Writing Craft - Craft
Mary Rosenblum has published eight novels in mystery and science fiction as well as more than sixty short stories in major publications, in all genres. She also writes nonfiction and is a Long Ridge instructor as well as Web Editor.
Action Tags
Show, Don’t Tell in Dialogue
by Mary Rosenblum
Some teacher sometime during your education told you to stop using ‘he said’ and ‘she said’ in your dialogue. That same teacher probably handed you a list of ‘alternatives’ such as ‘he announced’ or ‘she quipped’. So you used them dutifully to replace those ‘he said’ and ‘she said.’ Good, thing, right?
No. Not really.
‘Said’, while it is often overused by novice writers, is actually a fairly invisible tag. We note who said the line, but we don’t pay attention to the actual world ‘said’ unless it is used too often. If the author uses a more specific word such as ‘quipped’ or ‘responded’ or ‘announced’, that ‘saidism’ catches the reader’s eye and stands out, drawing attention to that tag line – which is essentially the author telling us what the character is doing. But if you use no tag lines at all, readers are quickly confused. Who said this? They have to count back to identify the speaker, and sending your readers backward like that kicks them right out of the story. So how do we show the speaker to the readers?

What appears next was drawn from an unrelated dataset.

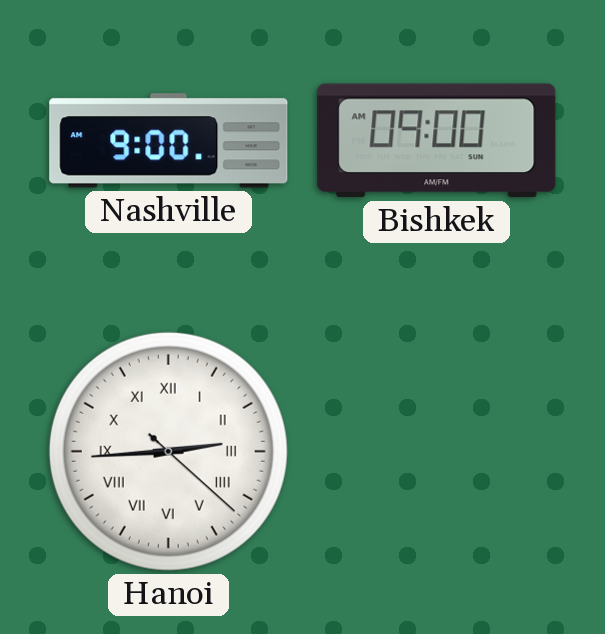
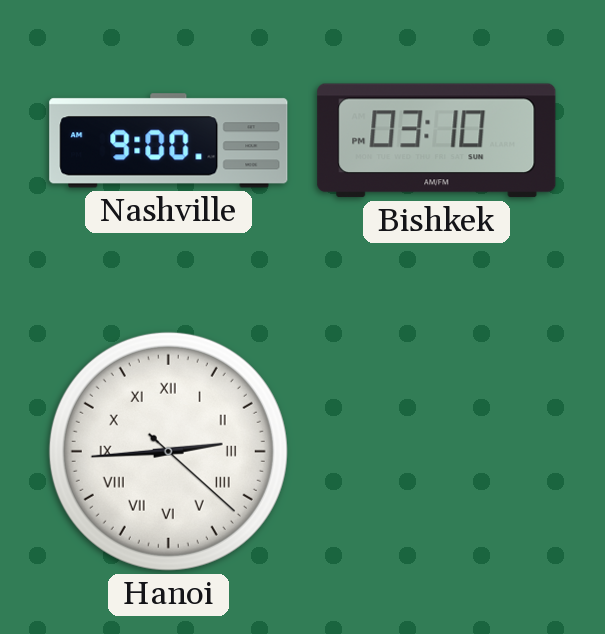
Bishkek: 09:00 -> 03:10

This is where ‘action tags’ come in. What are action tags? Action tags are a brief ‘beat’ of action that shows the speaker to the readers. “I don’ know.” Jim shrugged. Who said ‘I don’t know’? Obviously, Jim did. We are trained to assume that the person whose name follows the dialogue line is the speaker of that line. So a glimpse of the speaker in action identifies that speaker and notice, there is no ‘said’ or “saidism’ in that action tag. While you could write the sentence as: “I don’t know,” Jim said as he shrugged” why should you? It’s obvious who is speaking without the ‘said’ word, so leave it out. Empty words such as ‘said as’ weaken your prose.